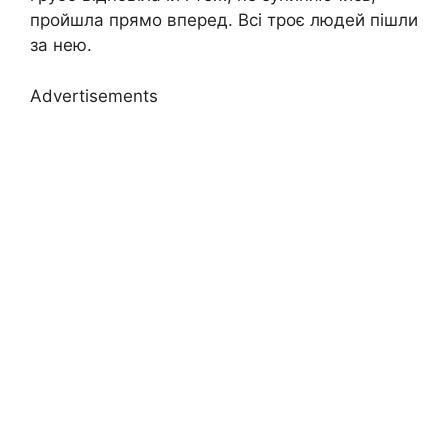
пройшла прямо вперед. Всі троє людей пішли
за нею.
Advertisements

[PROBLEM STATEMENT]: The answer must be the full listing retyped exactly, with no pictures in it.

[YOUR RESPONSE]:
пройшла прямо вперед. Всі троє людей пішли
за нею.
Advertisements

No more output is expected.